TASK DIRECTIONS ▸ Go through the listing and copy each line that has the string "trade" in it.

§ §

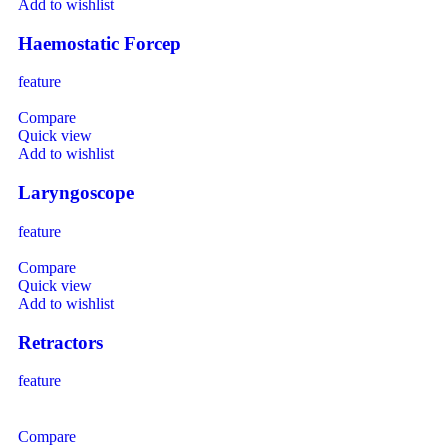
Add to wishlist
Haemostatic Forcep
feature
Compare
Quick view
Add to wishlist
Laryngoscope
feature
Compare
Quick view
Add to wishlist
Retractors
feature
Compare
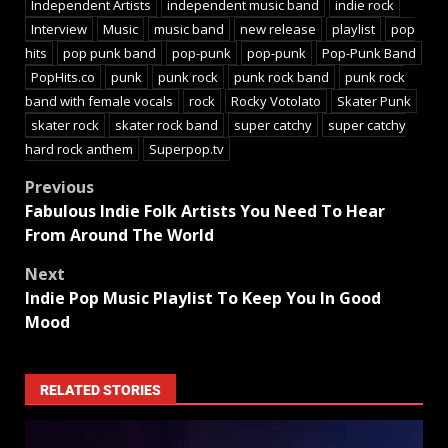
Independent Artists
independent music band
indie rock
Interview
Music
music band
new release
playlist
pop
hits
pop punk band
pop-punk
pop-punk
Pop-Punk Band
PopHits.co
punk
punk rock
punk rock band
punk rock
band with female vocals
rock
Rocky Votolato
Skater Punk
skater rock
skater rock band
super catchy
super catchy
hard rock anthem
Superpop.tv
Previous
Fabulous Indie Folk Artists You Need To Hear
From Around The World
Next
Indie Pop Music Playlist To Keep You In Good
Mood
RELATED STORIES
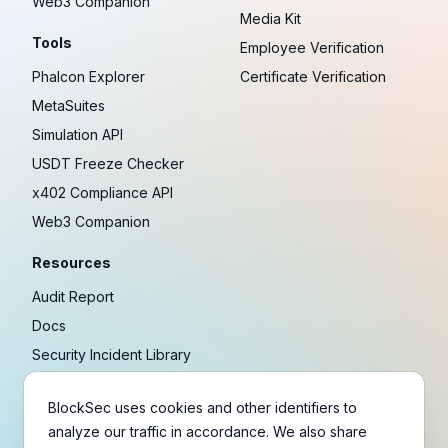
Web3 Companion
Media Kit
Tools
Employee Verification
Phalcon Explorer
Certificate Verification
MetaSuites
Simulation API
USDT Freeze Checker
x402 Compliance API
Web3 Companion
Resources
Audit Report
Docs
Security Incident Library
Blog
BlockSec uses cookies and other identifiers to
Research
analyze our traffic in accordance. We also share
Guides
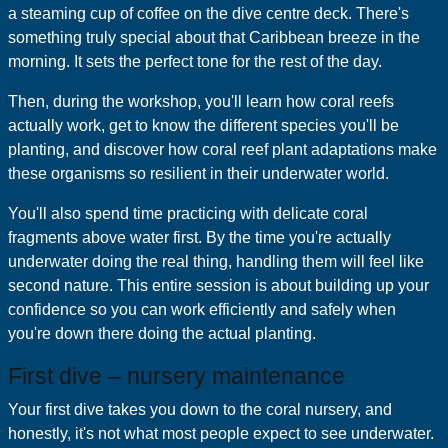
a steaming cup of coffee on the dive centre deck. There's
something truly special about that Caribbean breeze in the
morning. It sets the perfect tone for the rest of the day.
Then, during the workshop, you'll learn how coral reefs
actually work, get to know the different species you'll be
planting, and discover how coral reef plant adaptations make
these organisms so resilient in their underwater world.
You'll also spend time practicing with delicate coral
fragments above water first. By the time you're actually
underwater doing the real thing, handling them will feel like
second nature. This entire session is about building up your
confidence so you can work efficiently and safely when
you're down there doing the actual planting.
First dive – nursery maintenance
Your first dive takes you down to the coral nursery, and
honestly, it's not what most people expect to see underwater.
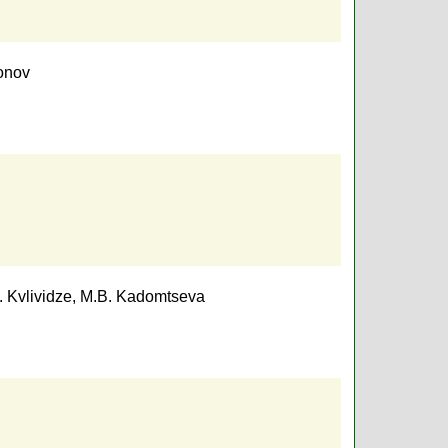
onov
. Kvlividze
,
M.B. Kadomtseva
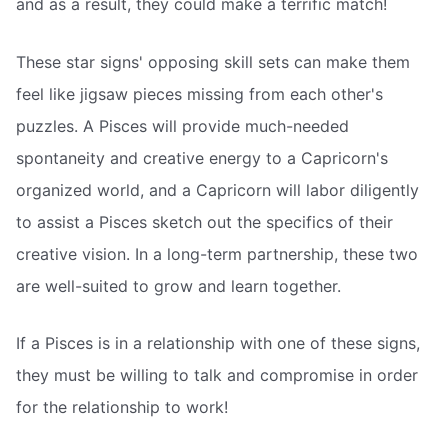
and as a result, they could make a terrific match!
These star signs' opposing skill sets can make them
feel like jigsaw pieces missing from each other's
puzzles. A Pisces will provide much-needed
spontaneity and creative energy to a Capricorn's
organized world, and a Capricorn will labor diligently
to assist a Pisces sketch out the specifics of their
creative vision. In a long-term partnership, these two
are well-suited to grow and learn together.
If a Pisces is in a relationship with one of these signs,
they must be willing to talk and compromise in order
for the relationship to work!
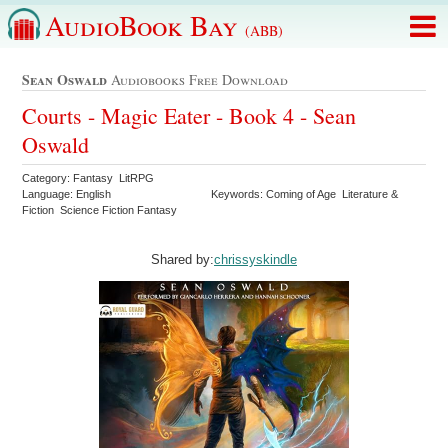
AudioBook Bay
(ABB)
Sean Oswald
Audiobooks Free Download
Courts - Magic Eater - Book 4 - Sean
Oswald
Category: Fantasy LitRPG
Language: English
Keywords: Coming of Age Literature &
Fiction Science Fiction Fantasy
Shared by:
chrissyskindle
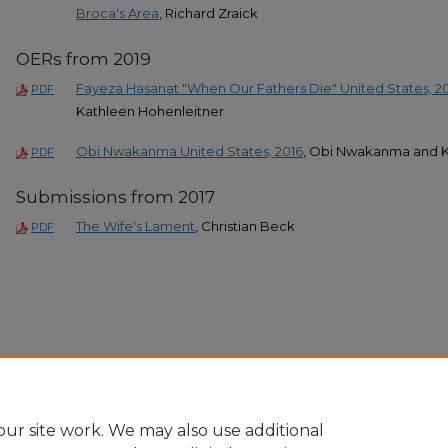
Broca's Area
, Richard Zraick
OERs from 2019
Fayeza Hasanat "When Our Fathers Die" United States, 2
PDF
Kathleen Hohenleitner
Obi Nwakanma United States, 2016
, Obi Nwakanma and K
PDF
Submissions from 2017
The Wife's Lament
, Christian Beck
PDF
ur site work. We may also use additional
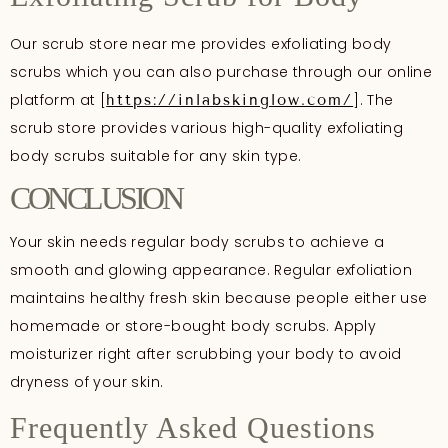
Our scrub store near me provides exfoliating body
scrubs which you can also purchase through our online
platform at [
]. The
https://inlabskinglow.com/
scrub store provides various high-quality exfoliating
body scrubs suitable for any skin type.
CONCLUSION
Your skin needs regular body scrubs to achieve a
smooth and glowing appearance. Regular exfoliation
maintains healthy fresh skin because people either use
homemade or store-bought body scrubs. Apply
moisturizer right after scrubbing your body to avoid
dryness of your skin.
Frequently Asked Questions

§ §

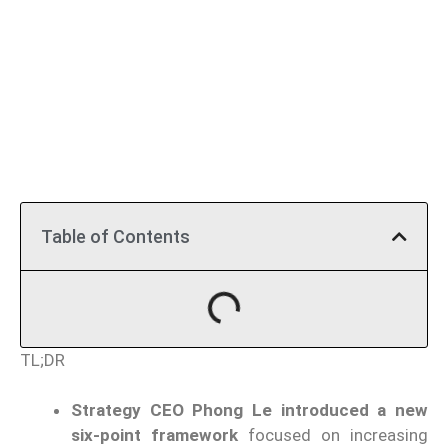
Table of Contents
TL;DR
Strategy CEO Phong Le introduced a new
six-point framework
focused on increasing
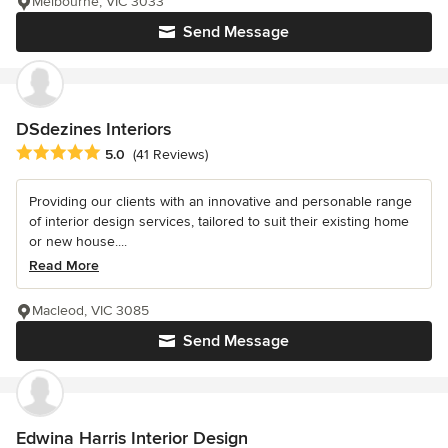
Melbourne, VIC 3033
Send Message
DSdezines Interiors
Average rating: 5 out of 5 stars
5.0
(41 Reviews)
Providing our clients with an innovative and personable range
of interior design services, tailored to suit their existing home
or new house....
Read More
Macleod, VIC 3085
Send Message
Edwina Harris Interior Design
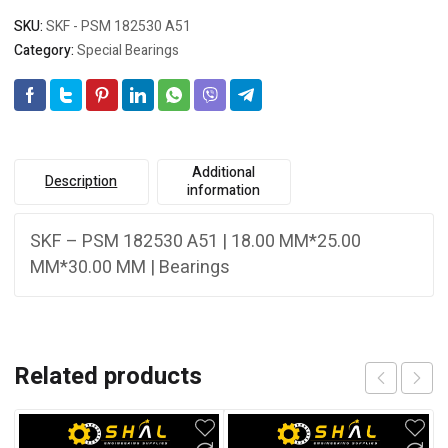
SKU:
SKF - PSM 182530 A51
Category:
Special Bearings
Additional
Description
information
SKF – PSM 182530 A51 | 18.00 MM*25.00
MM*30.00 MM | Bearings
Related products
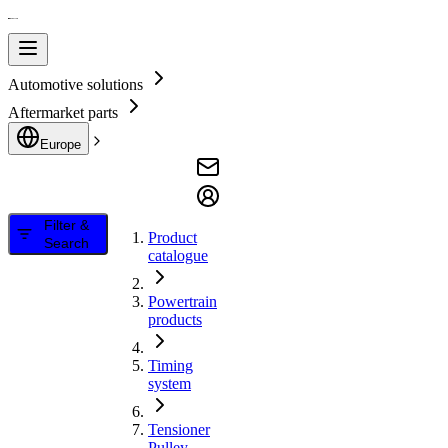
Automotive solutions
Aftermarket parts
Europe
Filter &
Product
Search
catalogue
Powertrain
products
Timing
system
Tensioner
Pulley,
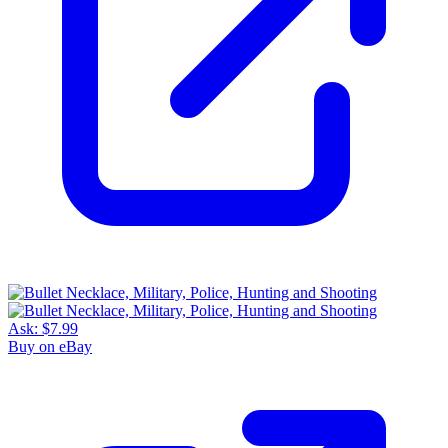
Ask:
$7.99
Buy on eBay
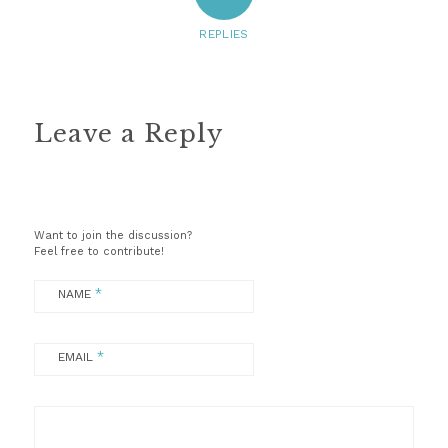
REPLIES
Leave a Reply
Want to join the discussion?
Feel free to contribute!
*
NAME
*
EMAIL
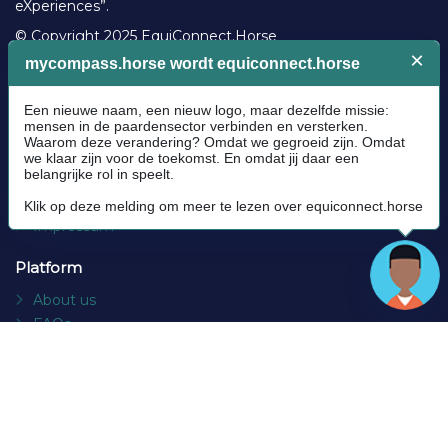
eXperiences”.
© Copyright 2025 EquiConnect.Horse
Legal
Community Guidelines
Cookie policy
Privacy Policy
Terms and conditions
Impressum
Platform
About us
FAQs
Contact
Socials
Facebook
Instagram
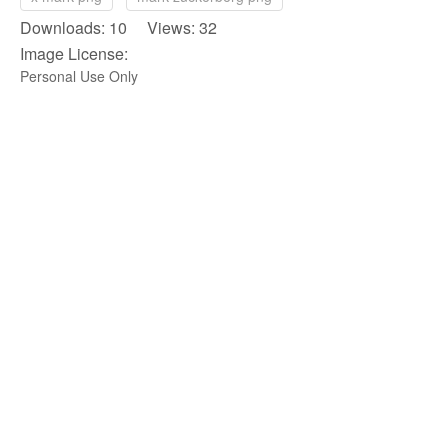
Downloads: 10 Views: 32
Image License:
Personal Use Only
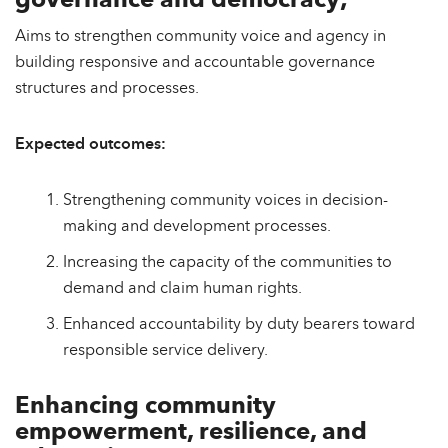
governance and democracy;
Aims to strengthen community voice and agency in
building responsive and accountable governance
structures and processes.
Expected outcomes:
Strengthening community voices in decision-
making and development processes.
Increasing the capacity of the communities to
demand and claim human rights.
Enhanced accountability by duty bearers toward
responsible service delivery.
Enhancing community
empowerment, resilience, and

§ §

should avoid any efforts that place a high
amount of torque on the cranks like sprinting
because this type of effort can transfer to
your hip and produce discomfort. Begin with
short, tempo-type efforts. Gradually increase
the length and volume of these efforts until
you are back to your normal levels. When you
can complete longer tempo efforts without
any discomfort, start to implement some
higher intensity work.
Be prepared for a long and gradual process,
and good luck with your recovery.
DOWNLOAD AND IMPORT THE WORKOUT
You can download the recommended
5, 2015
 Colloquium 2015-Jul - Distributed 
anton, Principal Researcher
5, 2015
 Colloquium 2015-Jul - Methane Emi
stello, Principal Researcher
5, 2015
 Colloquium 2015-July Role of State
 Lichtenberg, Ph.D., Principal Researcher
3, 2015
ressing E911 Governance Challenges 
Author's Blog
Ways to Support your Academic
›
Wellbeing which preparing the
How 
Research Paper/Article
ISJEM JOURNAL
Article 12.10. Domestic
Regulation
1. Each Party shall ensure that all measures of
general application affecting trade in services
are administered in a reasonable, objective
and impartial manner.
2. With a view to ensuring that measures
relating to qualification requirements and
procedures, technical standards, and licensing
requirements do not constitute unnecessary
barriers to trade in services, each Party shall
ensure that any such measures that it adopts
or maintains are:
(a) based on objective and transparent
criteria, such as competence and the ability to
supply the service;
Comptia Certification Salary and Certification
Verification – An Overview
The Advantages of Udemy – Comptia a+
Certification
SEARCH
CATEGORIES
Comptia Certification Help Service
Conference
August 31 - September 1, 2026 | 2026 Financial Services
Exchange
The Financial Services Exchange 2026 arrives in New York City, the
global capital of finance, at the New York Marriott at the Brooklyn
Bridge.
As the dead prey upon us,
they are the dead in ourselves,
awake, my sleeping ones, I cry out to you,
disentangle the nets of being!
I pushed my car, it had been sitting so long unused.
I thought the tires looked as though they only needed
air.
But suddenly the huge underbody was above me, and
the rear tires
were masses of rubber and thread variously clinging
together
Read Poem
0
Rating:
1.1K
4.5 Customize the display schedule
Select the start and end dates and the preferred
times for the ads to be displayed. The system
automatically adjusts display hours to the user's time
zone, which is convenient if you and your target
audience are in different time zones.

§ §

TASK ANSWER ▸
general application affecting trade in services
barriers to trade in services, each Party shall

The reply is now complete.